Rural Zichron Yaakov – 11pm. A clear night. Just me and the ‘hund’ pounding the beat before turning in for the night.
On the edge of the Carmel – adjacent to the Ramat Hadiv nature reserve – jackals are often heard howling to attract a mate. At least I thought it was a jackal I heard howling a love-sick lament the other night, until a neighbour sheepishly refused to make eye contact with me the following morning and left me wondering if I had heard something quite different!
In five years of ‘tiyulim’ with my faithful hound Mocca, I’ve spotted owls, snakes, wild boar, and eagles, but nothing quite as surprising as this latest encounter.
It began when a lady ‘of a certain age’ who tends to trot her poodle around the same block at a similar time to me, stopped and breathlessly informed me that she had just seen a ‘durban’ just around the corner. I thought it more than a touch surprising that the sighting of a South African late at night would leave the lady all of a quiver, but she explained that a ‘durban’ was one of those big hedgehog creatures with spines that it shoots at you when sensing danger.
She had hurried along in fear that the ‘durban’ might take a shot at her pooch and render him senseless. It took me a moment before I understood she had seen a porcupine; and a big one, at that.
I wasn’t aware that we had porcupines in Israel, so left the lady (and her poodle) and headed along with my fearless mutt to the scene of the alleged sighting. Nothing. I hung around for a moment or two outside the house in question then, sure enough, heard a rustling noise coming from the vicinity of the neighbour’s trash.
And there he was. Much bigger than I had anticipated, snouting around a bag of garden cuttings, and quite superb.

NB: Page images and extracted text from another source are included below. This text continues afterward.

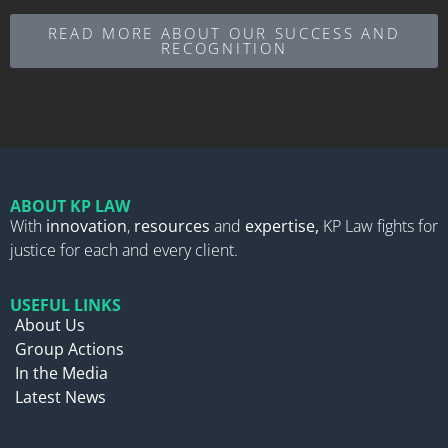
READ MORE ABOUT OUR SUCCESS AND
RECOGNITION
ABOUT KP LAW
With
innovation
,
resources
and
expertise,
KP Law fights for
justice for each and every client.
USEFUL LINKS
About Us
Group Actions
In the Media
Latest News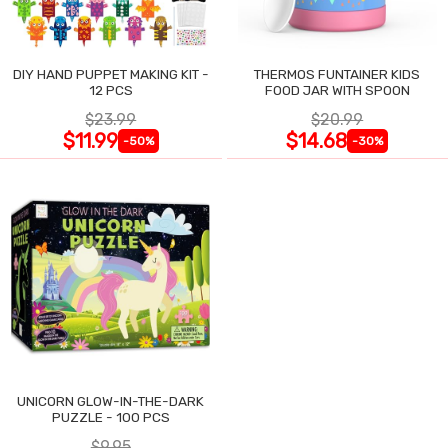
DIY HAND PUPPET MAKING KIT -
THERMOS FUNTAINER KIDS
12 PCS
FOOD JAR WITH SPOON
$23.99
$20.99
$11.99
$14.68
-50%
-30%
UNICORN GLOW-IN-THE-DARK
PUZZLE - 100 PCS
$9.95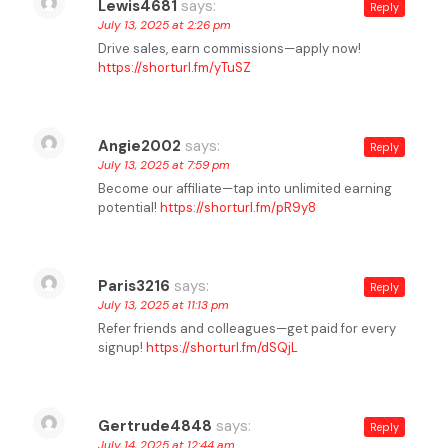
Lewis4681
says:
Reply
July 13, 2025 at 2:26 pm
Drive sales, earn commissions—apply now!
https://shorturl.fm/yTuSZ
Angie2002
says:
Reply
July 13, 2025 at 7:59 pm
Become our affiliate—tap into unlimited earning
potential!
https://shorturl.fm/pR9y8
Paris3216
says:
Reply
July 13, 2025 at 11:13 pm
Refer friends and colleagues—get paid for every
signup!
https://shorturl.fm/dSQjL
Gertrude4848
says:
Reply
July 14, 2025 at 12:44 am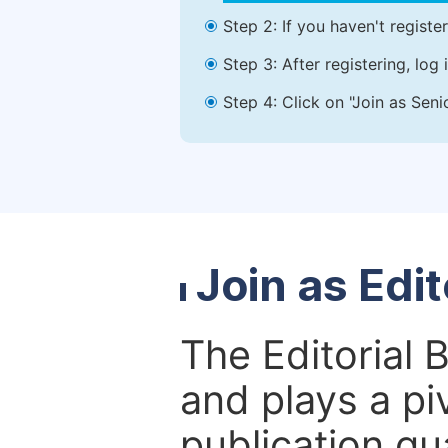
Step 2: If you haven't registe
Step 3: After registering, lo
Step 4: Click on "Join as Seni
Join as Edi
The Editorial 
and plays a piv
publication qu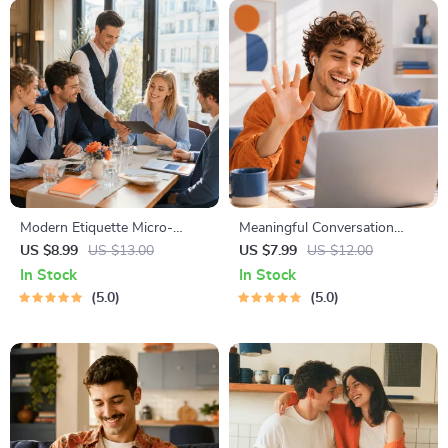
Modern Etiquette Micro-
Meaningful Conversation
Course | Printable Digital
Starter Guide | Printable
US $8.99
US $13.00
US $7.99
US $12.00
Etiquette Guide | Texting,
Guide for Dating, Friendship &
In Stock
In Stock
Social Media, RSVPs &
Networking | Deep Questions
5.0
5.0
Everyday Politeness Tips
& Prompt Examples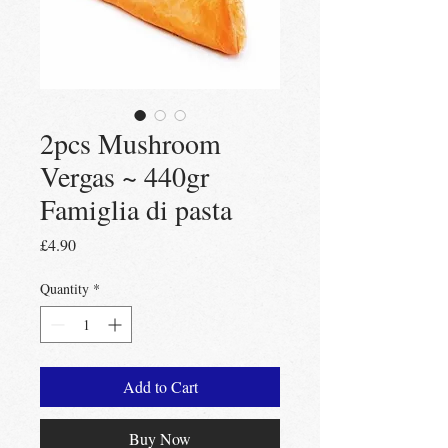
2pcs Mushroom
Vergas ~ 440gr
Famiglia di pasta
Price
£4.90
Quantity
*
Add to Cart
Buy Now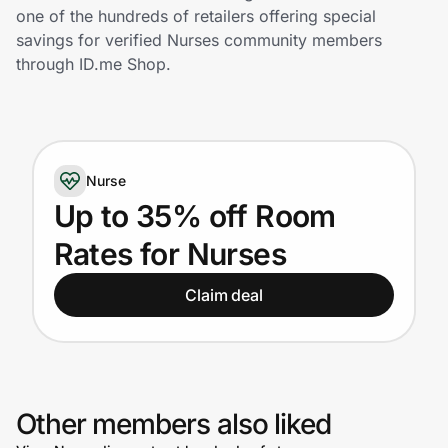
Home, Auto & Pets
one of the hundreds of retailers offering special
savings for verified Nurses community members
Shopping & Delivery
through ID.me Shop.
Government
Nurse
Get the extension
Up to 35% off Room
Rates for Nurses
Get the app
Claim deal
Help Center
Join Us
Other members also liked
Privacy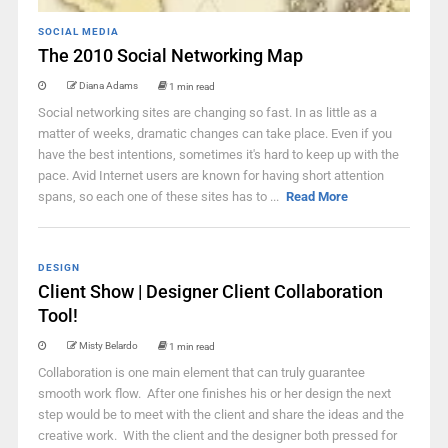
SOCIAL MEDIA
The 2010 Social Networking Map
Diana Adams
1 min read
Social networking sites are changing so fast. In as little as a
matter of weeks, dramatic changes can take place. Even if you
have the best intentions, sometimes it's hard to keep up with the
pace. Avid Internet users are known for having short attention
spans, so each one of these sites has to ...
Read More
DESIGN
Client Show | Designer Client Collaboration
Tool!
Misty Belardo
1 min read
Collaboration is one main element that can truly guarantee
smooth work flow. After one finishes his or her design the next
step would be to meet with the client and share the ideas and the
creative work. With the client and the designer both pressed for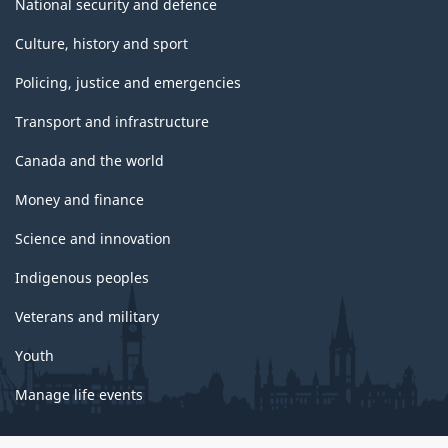
National security and defence
Culture, history and sport
Policing, justice and emergencies
Transport and infrastructure
Canada and the world
Money and finance
Science and innovation
Indigenous peoples
Veterans and military
Youth
Manage life events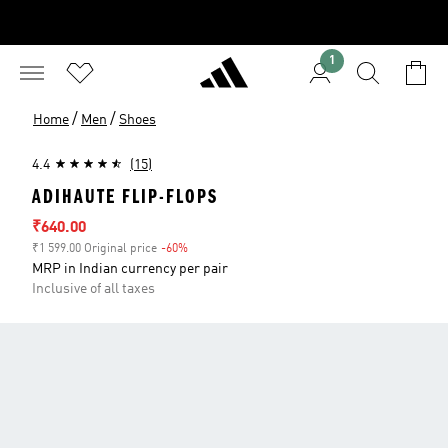
1
/
/
Home
Men
Shoes
4.4
(15)
ADIHAUTE FLIP-FLOPS
Sale price
₹640.00
₹1 599.00 Original price
-60%
Discount
MRP in Indian currency per pair
Inclusive of all taxes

He saw me, Mocca woofed, and then ‘Porky’s’ quills all stood to attention fanning out in the same way a peacock displays its plumage. (The thought crossed my mind that an umbrella might have been a good line of defence at this point.)
But he didn’t take aim and …fire. He just scuttled away under a parked car. I stood back a few yards, crouched down, and waited for him to reappear.
A car approached and the driver stopped to ask me if everything was OK? Clearly the sight of a grown man kneeling down on a pavement late at night had set alarm bells ringing.
I told him what I had seen and he duly parked his car and came over to join me, stating that he had lived in the area all his life and never seen this notoriously private, nocturnal creature. A curious neighbour – who had been viewing the whole scene from across the road with some bemusement – came out to join the observation crew, as did my wife and eldest daughter, who I had contacted to come out and see our unexpected visitor.
‘Porky’ clearly had time on his quills because he wasn’t in any hurry to ‘play ball’, but then a cat came bounding along and ran under the parked car and ‘Porky’ came darting out the other side and sped along the street – faster than the famed Penelope Pitstop from ‘The Wacky Races’ – making good his escape, accompanied by gasps of amazement from my band of onlookers.
We decided to let ‘Porky’ be and leave him to find his way back to the nature reserve from where we assumed he must have emerged some time earlier.
Apparently the Indian crested porcupine is a secretive native of Israel, and after doing just a little research I read that they had caused damage to the famous/infamous ‘alleged’ research facility at Dimona back in 2007, chewing through important cables. Reuters reported at the time that the porcupines were tempted out into the open by a combination of “potatoes and chocolate milk”.
Of the same incident, Yediot Aharonot quoted one David Golan from the Dimona centre as saying, “a porcupine explosion posed a security threat.” Could exploding porcupines possibly be Israel’s much whispered secret weapon?
Thrilling as the sighting of my spiky friend was, maybe it was also a sign that something’s afoot in my neck of the woods!
Note to self: Add chocolate milk to weekly shopping list from now on.